Jim Geraghty cites a poll showing a politically divided nation and Americans thinking that’s not so bad. It’s always Democrats you hear yammering about “unity” which to them means everyone agreeing with them.

“Honestly, I feel like Congress is designed to be slow, so it could be frustrating but that’s how they are designed to be,” Gage Egurrola, 23, a salesman from Caldwell, Idaho, who was among those surveyed. “It helps stop bad policies.”

Why, it’s almost as if the Founding Fathers wanted it to be tough to pass broad, sweeping laws that make dramatic changes without a broad consensus!

A key goal of the framers was to create a Senate differently constituted from the House so it would be less subject to popular passions and impulses. “The use of the Senate,” wrote James Madison in Notes of Debates in the Federal Convention of 1787, “is to consist in its proceedings with more coolness, with more system and with more wisdom, than the popular branch.” An oft-quoted story about the “coolness” of the Senate involves George Washington and Thomas Jefferson, who was in France during the Constitutional Convention. Upon his return, Jefferson visited Washington and asked why the Convention delegates had created a Senate. “Why did you pour that tea into your saucer?” asked Washington. “To cool it,” said Jefferson. “Even so,” responded Washington, “we pour legislation into the senatorial saucer to cool it.”

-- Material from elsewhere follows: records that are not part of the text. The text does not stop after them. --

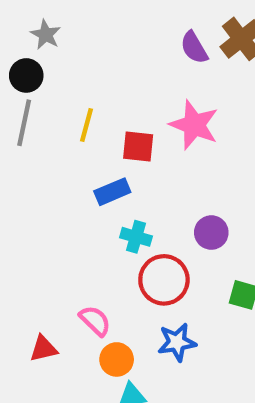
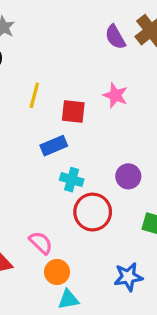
pink star: (194, 125) -> (115, 95), size x0.7
blue star: (177, 342) -> (128, 277), moved

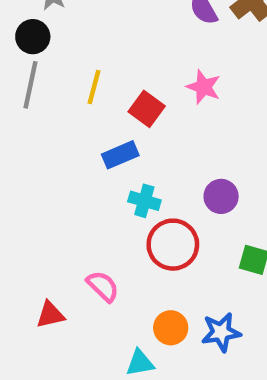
red square: (73, 112) -> (147, 109), turned 30
orange circle: (57, 272) -> (171, 328), moved

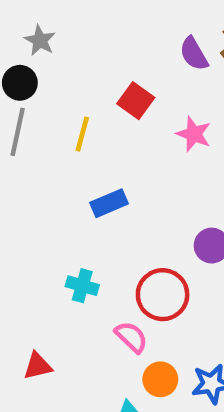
red square: (147, 109) -> (136, 101), moved
cyan cross: (144, 201) -> (82, 286), moved
pink semicircle: (103, 286) -> (131, 337), moved

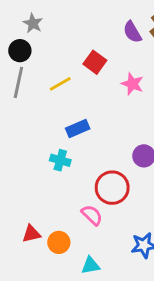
yellow line: (82, 134) -> (60, 84), turned 45
cyan cross: (82, 286) -> (60, 160), moved
orange circle: (160, 379) -> (59, 242), moved

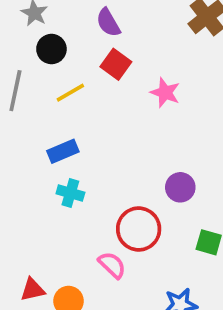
purple semicircle: (132, 32) -> (108, 22), moved
black circle: (20, 51) -> (51, 49), moved
blue rectangle: (78, 129) -> (63, 151), moved

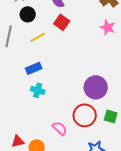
pink star: (165, 93) -> (108, 27), moved
purple circle: (180, 187) -> (96, 87), size x1.5
red circle: (139, 229) -> (85, 115), moved

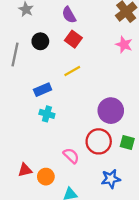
black circle: (28, 14) -> (40, 41), moved
yellow line: (38, 37) -> (72, 71), moved

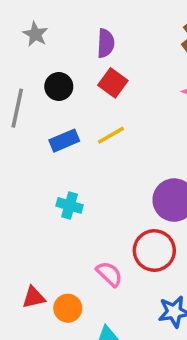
purple semicircle: (69, 15) -> (106, 43), turned -147
blue rectangle: (43, 90) -> (64, 141), moved

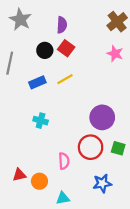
gray star: (35, 34) -> (20, 20), size x1.5
black circle: (59, 87) -> (45, 50), moved
pink semicircle: (109, 274) -> (64, 161), turned 42

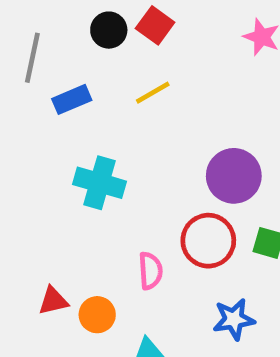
blue rectangle: (37, 82) -> (72, 99), moved
cyan cross: (41, 121) -> (100, 183), size x1.5

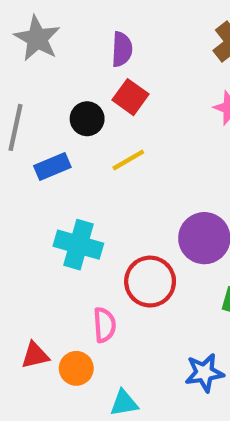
black circle: (109, 30) -> (87, 119), moved
red circle: (208, 241) -> (150, 282), moved
pink semicircle: (150, 271) -> (104, 325), moved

We would like our divisions even more if we had a more federalist approach!

We’re a divided country because we have 317 million people, and at least two major strands of thought and philosophy about the role of the government.

To echo a thought or two when Glenn Beck said he feared he had divided the country‚Ķ we have red states and blue states, with different cultures, voting patterns, and broadly-held philosophies about government. Ideally, we would have let each part of the country live the way they want, as long as its laws didn’t violate the Constitution. You want high taxes and generous public benefits? Go ahead and have them; we’ll see if your voters vote with their feet. Let Illinois be Illinois, and let South Carolina be South Carolina.

Last fall I took a trip to Seattle, Wash., and the surrounding area. It seemed like every menu, store display, and sign emphasized that the offered products were entirely organic, biodegradable, free range, pesticide-free, fair trade, cruelty-free, and every other environmentally-conscious label you can imagine. (The television show Portlandia did a pretty funny sketch about the ever-increasing, ever-more-specific variety of recycling bins, with separate bins for the coffee cup, the coffee-cup lid, the coffee-cup sleeve, and the coffee-cup stirrer; there’s a separate bin if the lid has lipstick on it.)

Penn and Teller beat them to it.  Watch the video posted below. At around the 4 minute mark they pull their stunt.

Maybe it’s just a natural consequence that when you have Mount Rainier and Puget Sound outside your window, you become a crunchy tree-hugging environmentalist. If that’s the way they want to live up there, that’s fine. The food was mostly excellent. Let the Seattle-ites elect a Socialist to their city council. Let Sea-Tac try a $15/hour minimum wage and see if the airport Starbucks starts charging twenty bucks for a small latte.

As long as other parts of the country are allowed to pursue their own paths, that’s fine.

But a big part of the problem is that we have an administration in Washington that is determined to stomp out the state policies it doesn’t like. The president doesn’t want there to be any right-to-work states. His Department of Justice is doing everything possible to obstruct Louisiana’s school-choice laws. They’re fighting state voter ID laws in court, insisting that it violates the Constitution, even though the Supreme Court ruled, 6 to 3, that requiring the showing of an ID does not represent an undue burden on voters.

This you-must-comply attitude can be found in the states as well, of course. Hell, in New York, Governor Andrew Cuomo wants to drive pro-lifers, Second Amendment supporters, and those he labels “anti-gay” out of his state. Mayors decree that they won’t allow Chick-Fil-A in their cities because of the opinions of the owners. In Oregon, state officials decreed that a baker must make a wedding cake for a gay wedding; the state decrees you are not permitted to turn down a work request that you believe violates your conscience or religious beliefs.

The country would be “torn apart” less if we were allowed to address more of our public-policy problems on a local or state basis. But anti-federalism is in the cellular structure of liberalism. All of their solutions are “universal,” “comprehensive,” or “sweeping.” Everything must be changed at once, for everyone, with no exceptions. Perhaps it’s a good approach for some other species, but not human beings.